Task directions
For the listing that follows, give again exactly the lines from the one with "Referência : D0334" to the one with "The different grades of Sumo", including both.

Given information

Start of Block

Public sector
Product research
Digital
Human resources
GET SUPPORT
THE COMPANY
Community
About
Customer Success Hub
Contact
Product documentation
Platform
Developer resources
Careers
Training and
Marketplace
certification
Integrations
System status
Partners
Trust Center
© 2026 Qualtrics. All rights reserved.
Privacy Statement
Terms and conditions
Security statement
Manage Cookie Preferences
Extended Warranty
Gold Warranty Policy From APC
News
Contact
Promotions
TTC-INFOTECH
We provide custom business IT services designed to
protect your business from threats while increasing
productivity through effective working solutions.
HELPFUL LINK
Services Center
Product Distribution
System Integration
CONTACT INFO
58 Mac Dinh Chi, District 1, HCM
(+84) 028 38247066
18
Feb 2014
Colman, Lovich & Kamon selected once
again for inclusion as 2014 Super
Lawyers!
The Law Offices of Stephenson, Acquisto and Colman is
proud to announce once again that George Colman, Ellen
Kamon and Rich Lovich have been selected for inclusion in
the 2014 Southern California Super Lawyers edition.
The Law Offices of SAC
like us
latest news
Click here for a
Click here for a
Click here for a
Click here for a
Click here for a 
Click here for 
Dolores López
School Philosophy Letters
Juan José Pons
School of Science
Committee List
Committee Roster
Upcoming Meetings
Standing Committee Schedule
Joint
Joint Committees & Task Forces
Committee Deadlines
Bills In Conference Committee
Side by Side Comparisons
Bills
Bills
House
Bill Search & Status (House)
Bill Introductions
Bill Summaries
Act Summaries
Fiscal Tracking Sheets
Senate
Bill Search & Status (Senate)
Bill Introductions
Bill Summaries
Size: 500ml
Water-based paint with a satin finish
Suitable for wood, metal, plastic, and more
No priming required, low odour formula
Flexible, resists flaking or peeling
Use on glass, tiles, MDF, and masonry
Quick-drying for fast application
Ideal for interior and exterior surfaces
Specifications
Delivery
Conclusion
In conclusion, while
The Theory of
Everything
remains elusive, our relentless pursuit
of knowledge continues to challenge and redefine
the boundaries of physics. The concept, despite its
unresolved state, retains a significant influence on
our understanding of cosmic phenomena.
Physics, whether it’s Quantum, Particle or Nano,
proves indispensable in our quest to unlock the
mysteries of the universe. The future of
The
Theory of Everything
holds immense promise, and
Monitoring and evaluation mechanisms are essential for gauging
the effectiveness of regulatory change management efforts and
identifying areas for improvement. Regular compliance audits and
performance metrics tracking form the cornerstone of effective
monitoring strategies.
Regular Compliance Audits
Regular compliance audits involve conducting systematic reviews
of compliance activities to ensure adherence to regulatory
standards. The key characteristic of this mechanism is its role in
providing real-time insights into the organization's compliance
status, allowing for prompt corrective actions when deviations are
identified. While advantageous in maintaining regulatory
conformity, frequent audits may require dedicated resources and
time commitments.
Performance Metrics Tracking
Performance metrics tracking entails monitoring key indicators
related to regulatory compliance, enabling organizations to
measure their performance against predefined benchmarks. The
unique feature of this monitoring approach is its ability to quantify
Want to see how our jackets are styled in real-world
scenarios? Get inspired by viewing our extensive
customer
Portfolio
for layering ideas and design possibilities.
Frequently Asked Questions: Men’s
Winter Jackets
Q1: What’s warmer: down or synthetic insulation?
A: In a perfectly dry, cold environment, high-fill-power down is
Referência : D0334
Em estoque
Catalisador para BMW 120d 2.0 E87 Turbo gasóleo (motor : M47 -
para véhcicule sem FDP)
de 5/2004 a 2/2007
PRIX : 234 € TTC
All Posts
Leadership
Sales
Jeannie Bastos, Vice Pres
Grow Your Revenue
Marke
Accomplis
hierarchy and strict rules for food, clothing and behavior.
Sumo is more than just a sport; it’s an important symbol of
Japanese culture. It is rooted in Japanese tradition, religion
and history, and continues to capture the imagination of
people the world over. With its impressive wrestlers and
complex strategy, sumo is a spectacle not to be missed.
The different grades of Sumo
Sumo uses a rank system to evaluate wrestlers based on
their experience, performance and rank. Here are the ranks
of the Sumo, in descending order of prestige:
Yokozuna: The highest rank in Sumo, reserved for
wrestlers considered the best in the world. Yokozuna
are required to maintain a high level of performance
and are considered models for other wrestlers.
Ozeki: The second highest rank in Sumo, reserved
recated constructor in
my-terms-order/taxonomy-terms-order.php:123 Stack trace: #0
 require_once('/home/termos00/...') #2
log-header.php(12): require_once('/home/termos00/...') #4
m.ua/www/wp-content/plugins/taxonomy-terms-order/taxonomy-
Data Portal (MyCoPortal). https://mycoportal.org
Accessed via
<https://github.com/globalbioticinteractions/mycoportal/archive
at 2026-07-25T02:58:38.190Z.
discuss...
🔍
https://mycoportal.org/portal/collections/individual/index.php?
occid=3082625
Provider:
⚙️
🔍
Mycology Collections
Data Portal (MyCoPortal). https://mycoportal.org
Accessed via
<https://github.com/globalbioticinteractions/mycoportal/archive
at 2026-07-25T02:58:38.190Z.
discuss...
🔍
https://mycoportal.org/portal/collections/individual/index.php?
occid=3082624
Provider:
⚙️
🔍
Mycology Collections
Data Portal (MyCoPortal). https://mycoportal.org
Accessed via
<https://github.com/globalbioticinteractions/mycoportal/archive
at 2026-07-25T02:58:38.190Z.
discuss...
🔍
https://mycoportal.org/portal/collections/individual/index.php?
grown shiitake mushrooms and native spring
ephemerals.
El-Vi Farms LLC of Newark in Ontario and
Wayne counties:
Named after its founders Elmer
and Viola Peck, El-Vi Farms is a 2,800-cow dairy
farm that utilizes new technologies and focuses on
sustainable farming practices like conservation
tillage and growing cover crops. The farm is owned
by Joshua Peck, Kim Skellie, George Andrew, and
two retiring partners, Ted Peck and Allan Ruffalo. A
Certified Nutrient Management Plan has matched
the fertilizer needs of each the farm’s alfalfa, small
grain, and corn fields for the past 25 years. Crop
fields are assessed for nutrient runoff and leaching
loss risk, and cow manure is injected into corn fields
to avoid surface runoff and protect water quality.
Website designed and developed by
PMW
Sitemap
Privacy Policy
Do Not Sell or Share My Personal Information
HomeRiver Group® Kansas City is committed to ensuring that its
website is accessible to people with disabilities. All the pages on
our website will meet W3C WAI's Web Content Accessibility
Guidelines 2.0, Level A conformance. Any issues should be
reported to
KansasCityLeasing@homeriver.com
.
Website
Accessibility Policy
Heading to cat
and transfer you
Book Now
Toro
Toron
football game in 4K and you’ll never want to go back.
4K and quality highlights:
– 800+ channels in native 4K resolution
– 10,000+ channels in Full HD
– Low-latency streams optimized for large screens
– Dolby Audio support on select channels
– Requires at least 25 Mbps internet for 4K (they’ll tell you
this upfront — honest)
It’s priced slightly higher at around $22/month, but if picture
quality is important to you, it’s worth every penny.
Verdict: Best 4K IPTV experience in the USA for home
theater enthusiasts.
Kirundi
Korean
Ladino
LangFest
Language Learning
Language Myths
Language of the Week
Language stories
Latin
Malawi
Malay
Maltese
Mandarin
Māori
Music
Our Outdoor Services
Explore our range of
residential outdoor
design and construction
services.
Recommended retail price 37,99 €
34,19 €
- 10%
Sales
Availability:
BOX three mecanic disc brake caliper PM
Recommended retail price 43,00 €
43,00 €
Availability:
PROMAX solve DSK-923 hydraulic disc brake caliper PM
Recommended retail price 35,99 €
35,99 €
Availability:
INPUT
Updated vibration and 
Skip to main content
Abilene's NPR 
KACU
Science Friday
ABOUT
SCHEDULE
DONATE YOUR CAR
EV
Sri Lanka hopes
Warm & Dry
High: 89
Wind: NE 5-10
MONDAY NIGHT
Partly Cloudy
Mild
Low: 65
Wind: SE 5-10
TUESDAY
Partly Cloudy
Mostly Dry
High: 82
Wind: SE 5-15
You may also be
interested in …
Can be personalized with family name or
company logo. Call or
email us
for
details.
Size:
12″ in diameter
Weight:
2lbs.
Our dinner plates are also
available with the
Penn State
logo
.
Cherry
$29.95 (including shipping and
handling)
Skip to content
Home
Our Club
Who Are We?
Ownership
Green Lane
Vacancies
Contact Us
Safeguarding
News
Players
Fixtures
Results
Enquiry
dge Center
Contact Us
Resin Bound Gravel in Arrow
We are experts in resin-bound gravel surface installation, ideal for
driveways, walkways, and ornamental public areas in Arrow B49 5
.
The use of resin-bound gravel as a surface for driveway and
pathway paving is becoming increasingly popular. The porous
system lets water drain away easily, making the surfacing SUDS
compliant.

End of Block

Exercise output
Referência : D0334
Em estoque
Catalisador para BMW 120d 2.0 E87 Turbo gasóleo (motor : M47 -
para véhcicule sem FDP)
de 5/2004 a 2/2007
PRIX : 234 € TTC
All Posts
Leadership
Sales
Jeannie Bastos, Vice Pres
Grow Your Revenue
Marke
Accomplis
hierarchy and strict rules for food, clothing and behavior.
Sumo is more than just a sport; it’s an important symbol of
Japanese culture. It is rooted in Japanese tradition, religion
and history, and continues to capture the imagination of
people the world over. With its impressive wrestlers and
complex strategy, sumo is a spectacle not to be missed.
The different grades of Sumo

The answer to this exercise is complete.